What about multiplication? Note that $(a+bi)(c+di)=ac+bci+adi+bdi^2=(ac-bd)+(ad+bc)i$ since $i^2=-1$. So when we multiply two numbers of this form, we get back a number that can be written in this form (even though it can also be written in other forms like one with $i^2$ in it).

Vectors?

If we look at the above calculation in the special case when $d=0$, it says $c(a+bi)=(ac)+(bc)i$. So when you multiply complex numbers written in $a+bi$ form by a real number, you just multiply the $a$ and the $b$ separately. This is just like the analogous scalar multiplication operation on 2-dimensional real vectors: $c\langle a,b\rangle=\langle ca,cb\rangle$.

So as far as addition, subtraction, and multiplication by real numbers is concerned, complex numbers are just like 2-d real vectors.

Division

What about division? $$\begin{align*}&\frac{a+bi}{c+di} \\ &= \frac{(a+bi)(c-di)}{(c+di)(c-di)} \\ &= \frac{ac+bci-adi-bdi^2}{c^2-(di)^2} \\ &= \frac{(ac+bd)+(bc-ad)i}{c^2+d^2} \\ &= \left(\frac{ac+bd}{c^2+d^2}\right)+\left(\frac{bc-ad}{c^2+d^2}\right)i\end{align*}$$

This looks like it works, but we should worry about whether the denominator is zero.
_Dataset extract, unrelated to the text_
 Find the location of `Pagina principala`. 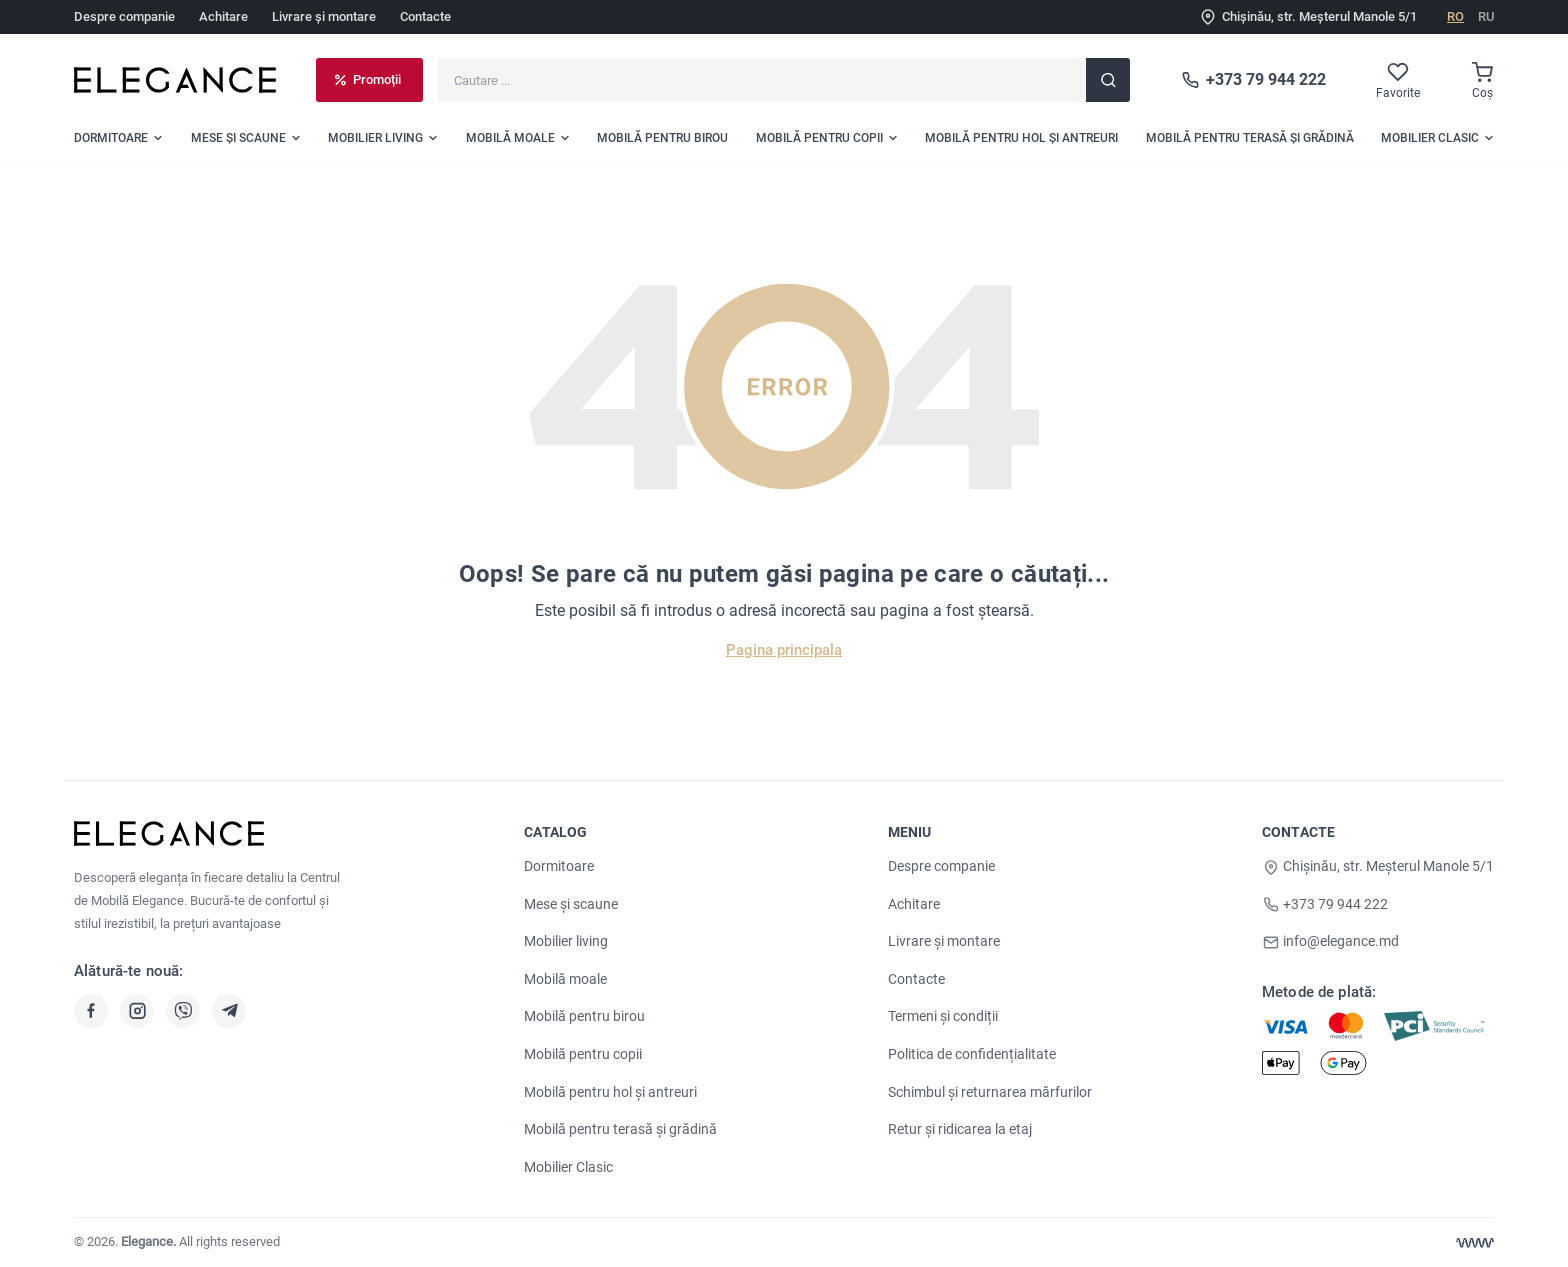 Pagina principala is located at coordinates (784, 650).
Since $c$ and $d$ are real numbers, their squares are nonnegative, so $c^2+d^2$ could only be zero if we had $c=d=0$. But that would make the original denominator $c+di=0+0i=0$. We don't expect division by zero to work, so division of these numbers works fine whenever it should.

Answer 4

The definition is "right" because it makes it into a complete minimal field extension of the real numbers that makes every polynomial with real coefficients have a solution.

Answer 5

This might not be the exact reason why they are defined this way (there might be many reasons, in fact), but it is sometimes useful to think of complex numbers as objects that are analogous to 2 dimensional vectors. We could define:

$f:\mathbb{C}\rightarrow\mathbb{R}^2$

such that $f(z)=(a,b)$ where $z=a+bi\in\mathbb{C}$ and $(a,b)\in\mathbb{R}^2$.
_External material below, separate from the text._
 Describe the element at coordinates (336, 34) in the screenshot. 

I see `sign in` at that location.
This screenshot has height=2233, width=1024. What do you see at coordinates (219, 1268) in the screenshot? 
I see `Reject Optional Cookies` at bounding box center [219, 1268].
Hence the real and imaginary parts play the role of cartesian coordinates.

It is also a well-known fact that every complex numbers can be rewritten in polar form such that $z=re^{i\theta}$, where $r$ is the modulus of the vector and $\theta$ its orientation. In fact this form is another way to define complex numbers.

Answer 6

$C$ is the algebraic closure of $R$. That is all polynomials with real coefficients(even complex ones) split in $C[x]$. And $C$ is the smallest extension of $R$ with this property.